What data is available until the blocks are assigned?
Right now you can download the data sets, or you can also browse it. We then provide researchers with a tool that lets them interactively explore the block structure, and it provides access to three different block-calling algorithms. We haven’t decided which one is going to be the official blessed one. They each have multiple parameters that you can set, so researchers currently have to make their own judgments about what parameters to set. This is interim. As soon as we finish collecting the first data set — we’re doing it a population at a time — we’re going to make a judgment about which algorithm is most robust, and that will be the basis for the official HapMap project blocks.
When will the first population be done?
We’re just getting the last little dribs and drabs of the [European population] now. We did the European samples first because ... it took longer to get informed consent and perform community consultation with the African and Asian groups. In contrast, the European samples were the CEPH [Centre d’Etudes du Polymorphisme Humain] samples that have been used forever for genetic work, so someone just went to the refrigerator and pulled them out.
You recently began another project called the Genome Knowledgebase. How is that going?
It’s a nice project with a crappy name. We’re actually going to change the name, but it’s a biological pathways and reactions database, curated from the literature, and organized like an electronic journal. So we recruit authors to write a database module sort of like a review article. This is actually a collaboration between my lab and Ewan Birney at EBI, so we have curators and software engineers both in his group and in my group that work on this. The curators act like editors, and they make sure that the information has gone into the database correctly. Then the module goes out to other bench researchers for review, and often revision, and then it gets published on the web. The emphasis is well-understood pathways in human.
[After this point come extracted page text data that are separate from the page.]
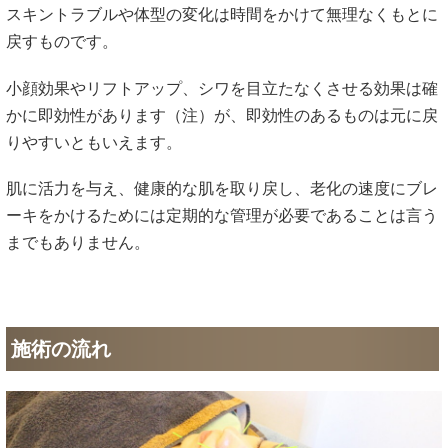
スキントラブルや体型の変化は時間をかけて無理なくもとに
戻すものです。
小顔効果やリフトアップ、シワを目立たなくさせる効果は確
かに即効性があります（注）が、即効性のあるものは元に戻
りやすいともいえます。
肌に活力を与え、健康的な肌を取り戻し、老化の速度にブレ
ーキをかけるためには定期的な管理が必要であることは言う
までもありません。
施術の流れ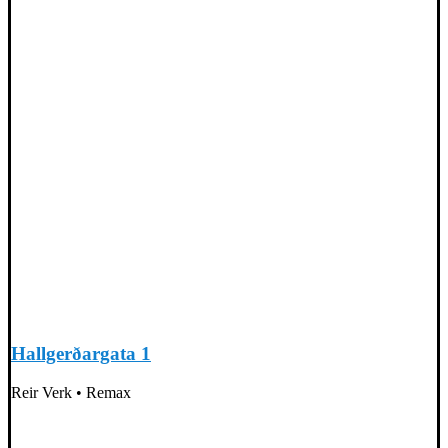
Hallgerðargata 1
Reir Verk • Remax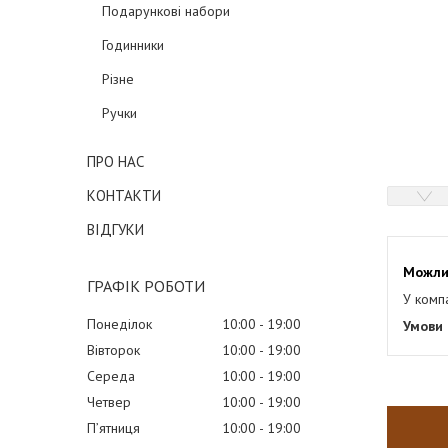
Подарункові набори
Годинники
Різне
Ручки
ПРО НАС
КОНТАКТИ
ВІДГУКИ
ГРАФІК РОБОТИ
У комп
Понеділок
10:00
19:00
Вівторок
10:00
19:00
Середа
10:00
19:00
Четвер
10:00
19:00
Пʼятниця
10:00
19:00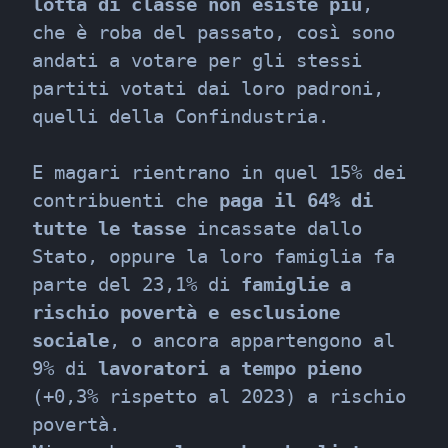
lotta di classe non esiste più
, 
che è roba del passato, così sono 
andati a votare per gli stessi 
partiti votati dai loro padroni, 
quelli della Confindustria.
E magari rientrano in quel 15% dei 
contribuenti che 
paga il 64% di 
tutte le tasse
 incassate dallo 
Stato, oppure la loro famiglia fa 
parte del 23,1% di 
famiglie a 
rischio povertà e esclusione 
sociale
, o ancora appartengono al 
9% di 
lavoratori a tempo pieno
(+0,3% rispetto al 2023) a rischio 
povertà.
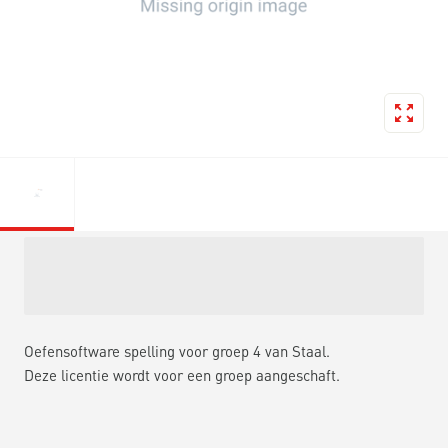
Oefensoftware spelling voor groep 4 van Staal.
Deze licentie wordt voor een groep aangeschaft.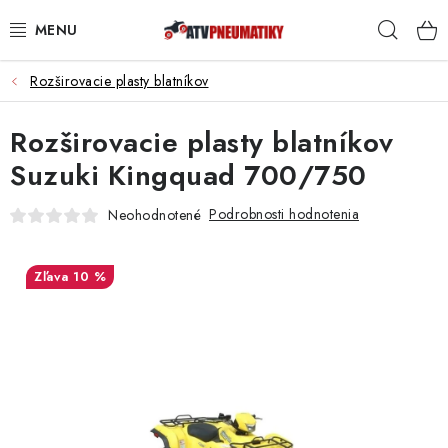
Prejsť
Hľad
na
obsah
Rozširovacie plasty blatníkov
PNEUMATIKY
Rozširovacie plasty blatníkov
DISKY
Suzuki Kingquad 700/750
ROZŠIROVACIE PODLOŽKY
Podrobnosti hodnotenia
Neohodnotené
NÁHRADNÉ DIELY NA ŠTVORKOLKY
10 %
OCHRANNÉ RÁMY
KUFRE A BOXY
KRYTY PODVOZKU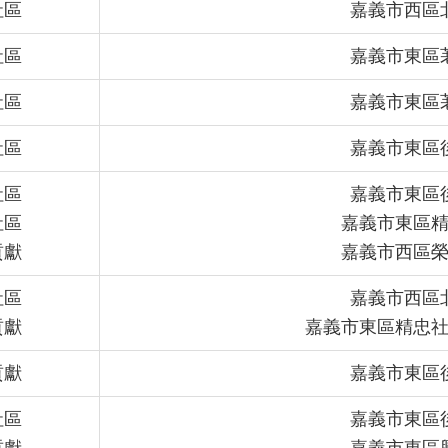
社區
嘉義市西區
社區
嘉義市東區
社區
嘉義市東區
社區
嘉義市東區
社區
嘉義市東區
社區
嘉義市東區
貢獻
嘉義市西區
社區
嘉義市西區
貢獻
嘉義市東區精忠
貢獻
嘉義市東區
社區
嘉義市東區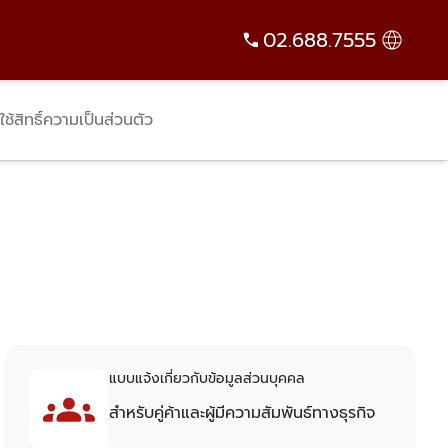
02.688.7555
ใช้สิทธิ์ความเป็นส่วนตัว
แบบแจ้งเกี่ยวกับข้อมูลส่วนบุคคล
สําหรับคู่ค้าและผู้มีความสัมพันธ์ทางธุรกิจ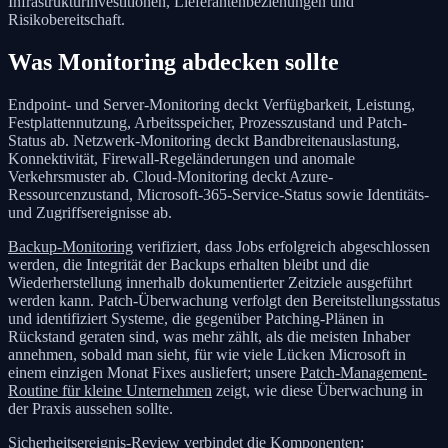
Infrastrukturinvestitionen, Lieferantenbeziehungen und
Risikobereitschaft.
Was Monitoring abdecken sollte
Endpoint- und Server-Monitoring deckt Verfügbarkeit, Leistung,
Festplattennutzung, Arbeitsspeicher, Prozesszustand und Patch-
Status ab. Netzwerk-Monitoring deckt Bandbreitenauslastung,
Konnektivität, Firewall-Regeländerungen und anomale
Verkehrsmuster ab. Cloud-Monitoring deckt Azure-
Ressourcenzustand, Microsoft-365-Service-Status sowie Identitäts-
und Zugriffsereignisse ab.
Backup-Monitoring
verifiziert, dass Jobs erfolgreich abgeschlossen
werden, die Integrität der Backups erhalten bleibt und die
Wiederherstellung innerhalb dokumentierter Zeitziele ausgeführt
werden kann. Patch-Überwachung verfolgt den Bereitstellungsstatus
und identifiziert Systeme, die gegenüber Patching-Plänen in
Rückstand geraten sind, was mehr zählt, als die meisten Inhaber
annehmen, sobald man sieht, für wie viele Lücken Microsoft in
einem einzigen Monat Fixes ausliefert; unsere
Patch-Management-
Routine für kleine Unternehmen
zeigt, wie diese Überwachung in
der Praxis aussehen sollte.
Sicherheitsereignis-Review verbindet die Komponenten: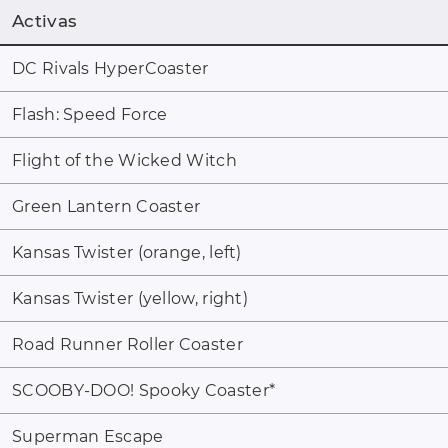
Activas
DC Rivals HyperCoaster
Flash: Speed Force
Flight of the Wicked Witch
Green Lantern Coaster
Kansas Twister (orange, left)
Kansas Twister (yellow, right)
Road Runner Roller Coaster
SCOOBY-DOO! Spooky Coaster
*
Superman Escape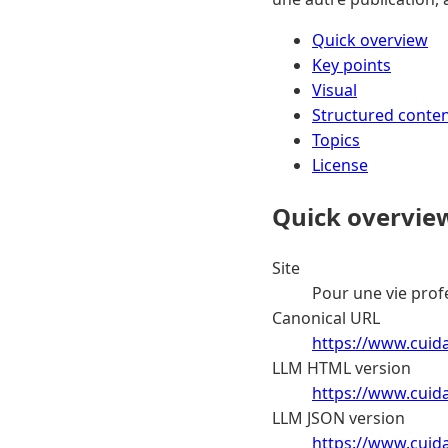
Quick overview
Key points
Visual
Structured conte
Topics
License
Quick overvie
Site
Pour une vie prof
Canonical URL
https://www.cuida
LLM HTML version
https://www.cuida
LLM JSON version
https://www.cuida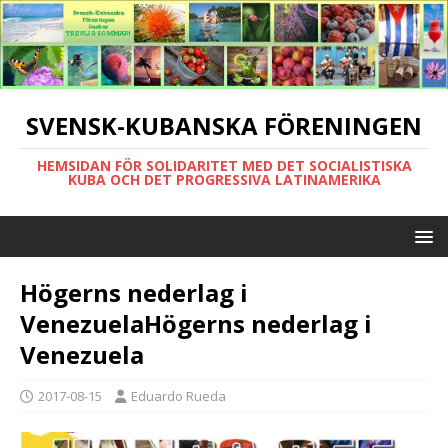
SVENSK-KUBANSKA FÖRENINGEN
HEMSIDAN FÖR SOLIDARITET MED DET SOCIALISTISKA
KUBA OCH DET PROGRESSIVA LATINAMERIKA
Högerns nederlag i
VenezuelaHögerns nederlag i
Venezuela
2017-08-15
Eduardo Rueda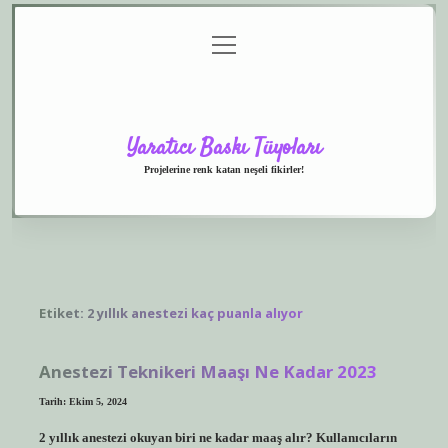
menüyü
Anasayfa
Gizlilik
Yasal
Hakkımızda
aç
Politikası
Uyarı
Yaratıcı Baskı Tüyoları
Projelerine renk katan neşeli fikirler!
Etiket:
2 yıllık anestezi kaç puanla alıyor
Anestezi Teknikeri Maaşı Ne Kadar 2023
Tarih: Ekim 5, 2024
2 yıllık anestezi okuyan biri ne kadar maaş alır? Kullanıcıların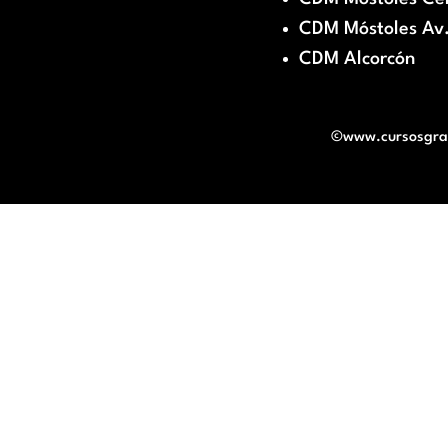
CDM Móstoles Av.
CDM Alcorcón
©www.cursosgratu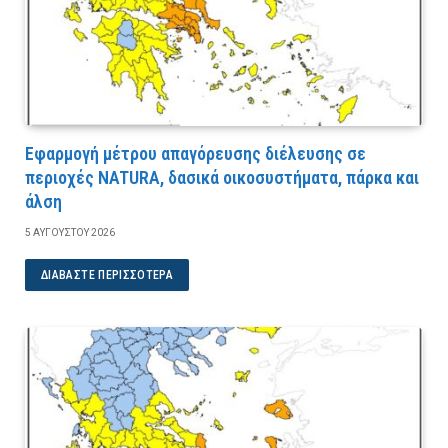
Εφαρμογή μέτρου απαγόρευσης διέλευσης σε
περιοχές NATURA, δασικά οικοσυστήματα, πάρκα και
άλση
5 ΑΥΓΟΎΣΤΟΥ 2026
ΔΙΑΒΆΣΤΕ ΠΕΡΙΣΣΌΤΕΡΑ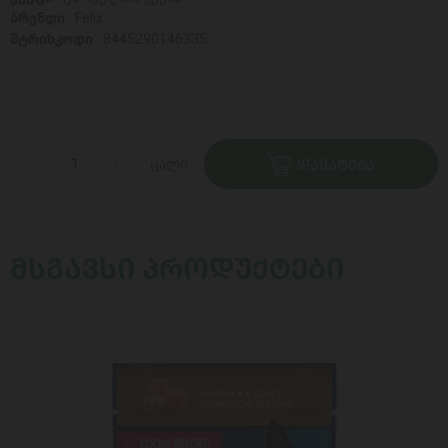
ბრენდი :
Felix
შტრიხკოდი :
8445290146335
ცალი
ᲓᲐᲛᲐᲢᲔᲑᲐ
ᲛᲡᲒᲐᲕᲡᲘ ᲞᲠᲝᲓᲣᲥᲢᲔᲑᲘ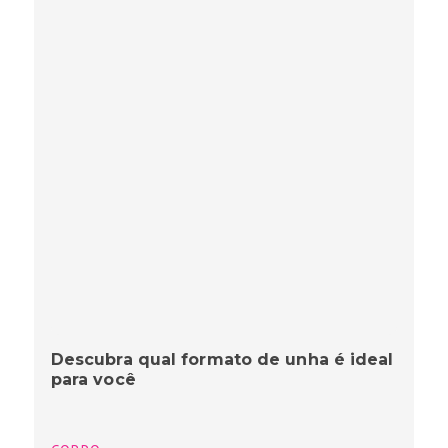
Descubra qual formato de unha é ideal
para você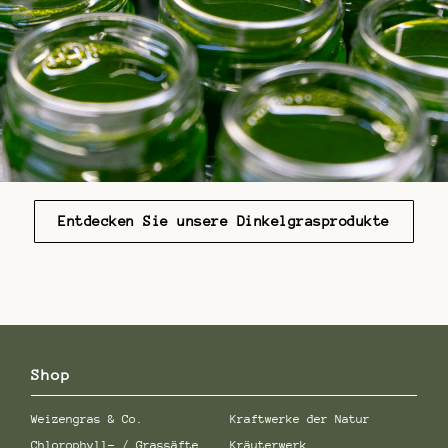
Entdecken Sie unsere Dinkelgrasprodukte
Shop
Weizengras & Co.
Kraftwerke der Natur
Chlorophyll- / Grassäfte
Kräuterwerk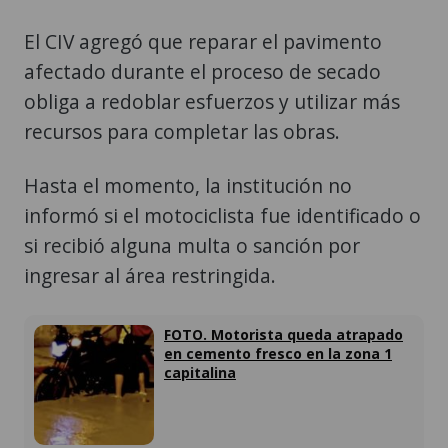
El CIV agregó que reparar el pavimento
afectado durante el proceso de secado
obliga a redoblar esfuerzos y utilizar más
recursos para completar las obras.
Hasta el momento, la institución no
informó si el motociclista fue identificado o
si recibió alguna multa o sanción por
ingresar al área restringida.
FOTO. Motorista queda atrapado
en cemento fresco en la zona 1
capitalina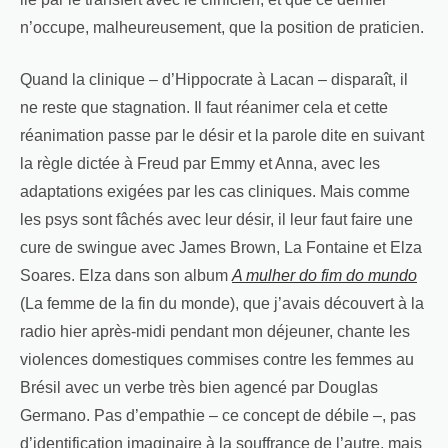
n’occupe, malheureusement, que la position de praticien.
Quand la clinique – d’Hippocrate à Lacan – disparaît, il
ne reste que stagnation. Il faut réanimer cela et cette
réanimation passe par le désir et la parole dite en suivant
la règle dictée à Freud par Emmy et Anna, avec les
adaptations exigées par les cas cliniques. Mais comme
les psys sont fâchés avec leur désir, il leur faut faire une
cure de swingue avec James Brown, La Fontaine et Elza
Soares. Elza dans son album
A mulher do fim do mundo
(La femme de la fin du monde), que j’avais découvert à la
radio hier après-midi pendant mon déjeuner, chante les
violences domestiques commises contre les femmes au
Brésil avec un verbe très bien agencé par Douglas
Germano. Pas d’empathie – ce concept de débile –, pas
d’identification imaginaire à la souffrance de l’autre, mais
It’s very well connected to actual proteins that are in Swiss-Prot. One of the big problems with the metabolic databases is that they use EC numbers. They speak about catalyst activities — which is really what the pathways are made out of — and they then make a guess at what human protein is responsible for the catalyst. This is very ambiguous, because let’s say we’re looking at tyrosine kinase activity, there’s an EC number for tyrosine kinase activity, and there are 20 or 30 different things in Swiss-Prot that have that activity, and only one of those is actually expressed in the cell at the time that that reaction is supposed to occur. So if you just use the catalyst activity EC number, there’s complete ambiguity. You don’t actually know what gene you’re talking about. So we do a lot of extra work in order to get that relationship in — it’s our best guess of what the protein is. We cover about 7 percent of human proteins now.
We have this lovely visualization that is coming online, in which each of the molecules is a little star, and then we have arrows joining them. It looks like a constellation. And then as you move through the database and look at different pathways and interactions, the stars light up. So you get to know where you are in the biochemical milieu of the cell. You get to know where the TCA cycle is, and where cell division is, and then as you move around, you can say, ‘Oh yes, I’m somewhere in cell division. Is that chromatin metabolism that’s also lighting up?’
When will you rename it?
Soon. We have an SAB meeting in June, so certainly by then we will have chosen a name for it, and we’ll relaunch it at some point in the fall.
I’m curious how do you keep all these balls in the air at once. How large is your research group?
About 20 people. It’s growing. I have a number of consultants, so if I count them it goes up to 23. The group is spread out around the world. One of my fellows works in Marseille, France. Another is based in Dallas, Texas. Two are in Columbus, Ohio, and two are in Iceland — Reykjavik. They telecommute, and come visit. It works out.